Two scientists selected for Endowed Scholars Program
By Deborah Wormser
UT Southwestern Medical Center leaders recently announced the selection of two outstanding scientists as new Endowed Scholars, marking the 75th and 76th additions to the prestigious program.
The program, established in 1998 with $60 million in philanthropic funds, provides seed money and four-year support for early-career investigators to carry out independent, cutting-edge research projects. Each gifted basic science or clinical researcher joins the university as a tenure-track Assistant Professor.

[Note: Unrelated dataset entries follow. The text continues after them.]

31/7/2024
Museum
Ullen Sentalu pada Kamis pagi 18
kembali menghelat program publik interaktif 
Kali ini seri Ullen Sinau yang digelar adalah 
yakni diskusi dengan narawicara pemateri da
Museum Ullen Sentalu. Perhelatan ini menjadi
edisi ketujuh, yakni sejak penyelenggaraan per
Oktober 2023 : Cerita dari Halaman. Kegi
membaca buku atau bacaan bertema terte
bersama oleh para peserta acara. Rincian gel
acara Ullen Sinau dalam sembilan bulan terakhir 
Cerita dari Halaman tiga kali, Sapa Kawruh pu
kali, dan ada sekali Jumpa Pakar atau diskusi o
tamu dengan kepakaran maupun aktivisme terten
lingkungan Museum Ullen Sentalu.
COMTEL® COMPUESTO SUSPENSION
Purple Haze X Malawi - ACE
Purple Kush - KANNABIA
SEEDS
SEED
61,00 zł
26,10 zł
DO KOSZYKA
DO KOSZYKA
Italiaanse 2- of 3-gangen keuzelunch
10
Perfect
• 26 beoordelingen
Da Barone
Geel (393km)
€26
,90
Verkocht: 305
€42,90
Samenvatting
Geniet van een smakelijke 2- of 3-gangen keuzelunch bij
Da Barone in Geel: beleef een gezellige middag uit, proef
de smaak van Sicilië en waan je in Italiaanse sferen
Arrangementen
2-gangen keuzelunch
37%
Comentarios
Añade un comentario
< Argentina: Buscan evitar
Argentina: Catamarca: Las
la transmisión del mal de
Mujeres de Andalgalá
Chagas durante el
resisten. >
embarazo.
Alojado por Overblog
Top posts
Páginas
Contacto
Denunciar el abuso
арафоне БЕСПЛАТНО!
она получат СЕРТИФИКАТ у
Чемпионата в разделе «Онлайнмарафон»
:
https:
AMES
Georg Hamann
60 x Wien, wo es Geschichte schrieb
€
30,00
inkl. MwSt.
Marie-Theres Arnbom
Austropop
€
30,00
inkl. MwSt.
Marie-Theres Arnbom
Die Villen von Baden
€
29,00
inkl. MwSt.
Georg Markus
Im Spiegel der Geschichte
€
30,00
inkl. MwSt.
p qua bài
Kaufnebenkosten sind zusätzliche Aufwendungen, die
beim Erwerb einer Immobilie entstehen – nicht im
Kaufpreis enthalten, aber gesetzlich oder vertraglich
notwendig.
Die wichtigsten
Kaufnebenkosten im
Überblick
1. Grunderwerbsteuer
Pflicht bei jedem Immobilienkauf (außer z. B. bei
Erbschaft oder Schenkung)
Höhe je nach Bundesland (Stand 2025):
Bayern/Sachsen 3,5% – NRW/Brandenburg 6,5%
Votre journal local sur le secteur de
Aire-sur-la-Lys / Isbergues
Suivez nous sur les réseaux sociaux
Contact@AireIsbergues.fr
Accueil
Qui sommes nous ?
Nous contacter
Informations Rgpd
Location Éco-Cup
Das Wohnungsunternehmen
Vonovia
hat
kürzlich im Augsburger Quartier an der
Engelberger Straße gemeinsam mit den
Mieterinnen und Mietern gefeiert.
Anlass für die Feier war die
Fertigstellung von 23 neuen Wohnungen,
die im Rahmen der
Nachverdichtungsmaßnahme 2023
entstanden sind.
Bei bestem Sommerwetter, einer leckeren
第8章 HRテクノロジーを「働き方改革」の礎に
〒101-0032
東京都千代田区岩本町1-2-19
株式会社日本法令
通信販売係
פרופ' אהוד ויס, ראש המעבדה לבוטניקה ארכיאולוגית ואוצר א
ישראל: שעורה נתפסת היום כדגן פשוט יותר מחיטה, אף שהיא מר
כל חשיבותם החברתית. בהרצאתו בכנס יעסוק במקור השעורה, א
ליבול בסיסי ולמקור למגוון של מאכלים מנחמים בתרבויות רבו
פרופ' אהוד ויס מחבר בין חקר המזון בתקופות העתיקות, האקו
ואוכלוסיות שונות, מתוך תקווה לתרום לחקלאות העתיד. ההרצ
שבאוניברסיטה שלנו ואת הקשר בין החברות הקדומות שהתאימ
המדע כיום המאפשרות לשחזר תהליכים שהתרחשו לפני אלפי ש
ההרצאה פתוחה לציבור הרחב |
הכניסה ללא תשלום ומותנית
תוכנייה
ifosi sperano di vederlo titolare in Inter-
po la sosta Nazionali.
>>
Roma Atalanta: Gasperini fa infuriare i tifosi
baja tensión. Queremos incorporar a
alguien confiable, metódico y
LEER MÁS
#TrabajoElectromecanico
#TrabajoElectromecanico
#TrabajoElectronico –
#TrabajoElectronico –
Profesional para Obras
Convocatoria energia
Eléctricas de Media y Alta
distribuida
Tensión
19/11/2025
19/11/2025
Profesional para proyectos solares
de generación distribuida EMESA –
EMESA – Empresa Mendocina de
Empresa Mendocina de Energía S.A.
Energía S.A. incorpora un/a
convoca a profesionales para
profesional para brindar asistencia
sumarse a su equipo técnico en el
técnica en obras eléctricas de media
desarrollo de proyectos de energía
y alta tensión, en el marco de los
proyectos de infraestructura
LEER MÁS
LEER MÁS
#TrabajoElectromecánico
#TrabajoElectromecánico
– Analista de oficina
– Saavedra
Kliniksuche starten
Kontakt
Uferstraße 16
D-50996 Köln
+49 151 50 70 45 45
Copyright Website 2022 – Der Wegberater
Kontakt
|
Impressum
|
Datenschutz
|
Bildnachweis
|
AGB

“The Endowed Scholars Program is a crown jewel of UT Southwestern. Thanks to the support from our donors, and the commitment by the leadership of the institution, this program has recruited a cadre of extraordinary early-career scientists who are making groundbreaking discoveries and who represent the future generations of leaders of the university,” said Dr. Eric Olson, Chairman of Molecular Biology.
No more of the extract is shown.